[What you have to do] State how many lines of the entries hold the string "crescita", and output nothing but that count.

══════

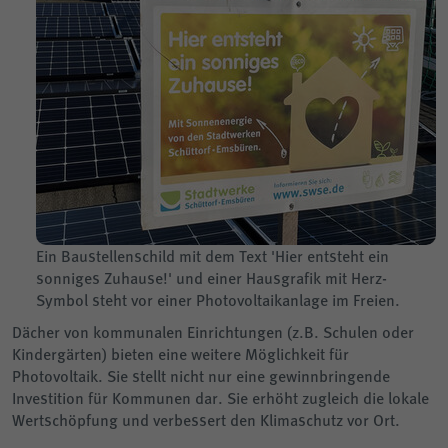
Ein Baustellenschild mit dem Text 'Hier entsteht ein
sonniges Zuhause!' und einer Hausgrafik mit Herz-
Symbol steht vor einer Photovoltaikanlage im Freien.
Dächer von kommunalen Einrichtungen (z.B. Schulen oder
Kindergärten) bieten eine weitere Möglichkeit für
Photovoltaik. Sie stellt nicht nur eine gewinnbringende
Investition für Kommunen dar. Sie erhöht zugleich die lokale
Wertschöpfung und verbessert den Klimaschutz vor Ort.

══════

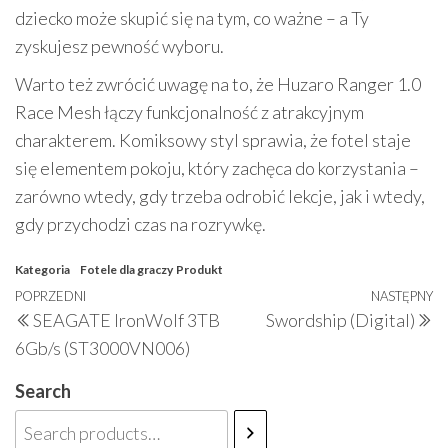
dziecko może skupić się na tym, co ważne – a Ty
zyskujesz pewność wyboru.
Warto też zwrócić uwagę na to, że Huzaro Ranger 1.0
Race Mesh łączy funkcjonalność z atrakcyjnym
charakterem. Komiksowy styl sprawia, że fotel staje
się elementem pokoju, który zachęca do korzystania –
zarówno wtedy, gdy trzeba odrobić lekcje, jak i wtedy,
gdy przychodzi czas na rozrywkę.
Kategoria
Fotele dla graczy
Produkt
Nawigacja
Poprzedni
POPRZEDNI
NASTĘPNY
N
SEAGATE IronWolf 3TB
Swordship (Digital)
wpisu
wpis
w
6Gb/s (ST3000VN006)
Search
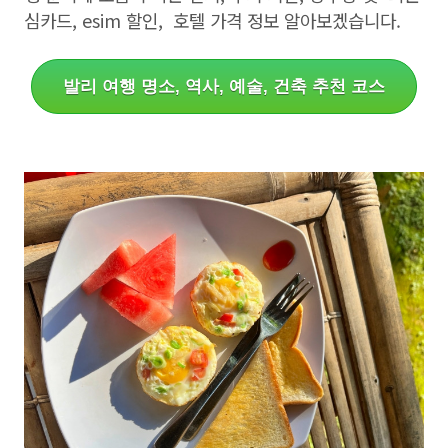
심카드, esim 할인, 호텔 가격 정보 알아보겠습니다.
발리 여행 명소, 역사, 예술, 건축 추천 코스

══════

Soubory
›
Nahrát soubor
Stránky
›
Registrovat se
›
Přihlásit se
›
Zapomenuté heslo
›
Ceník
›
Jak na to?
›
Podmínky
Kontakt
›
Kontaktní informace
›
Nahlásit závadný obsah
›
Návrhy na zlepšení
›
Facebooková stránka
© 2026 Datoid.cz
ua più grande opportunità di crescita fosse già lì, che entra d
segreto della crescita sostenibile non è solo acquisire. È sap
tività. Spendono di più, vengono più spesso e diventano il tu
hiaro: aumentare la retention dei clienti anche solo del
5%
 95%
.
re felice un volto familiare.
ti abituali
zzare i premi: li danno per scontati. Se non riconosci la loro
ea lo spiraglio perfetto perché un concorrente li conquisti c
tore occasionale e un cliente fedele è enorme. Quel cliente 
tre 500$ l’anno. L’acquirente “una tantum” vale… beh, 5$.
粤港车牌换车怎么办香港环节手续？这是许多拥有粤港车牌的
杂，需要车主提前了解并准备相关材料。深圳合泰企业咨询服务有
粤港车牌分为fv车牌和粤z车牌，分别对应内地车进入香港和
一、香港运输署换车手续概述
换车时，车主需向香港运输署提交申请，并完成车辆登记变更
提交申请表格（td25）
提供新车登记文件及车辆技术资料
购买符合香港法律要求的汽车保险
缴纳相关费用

══════

[Answer area] 2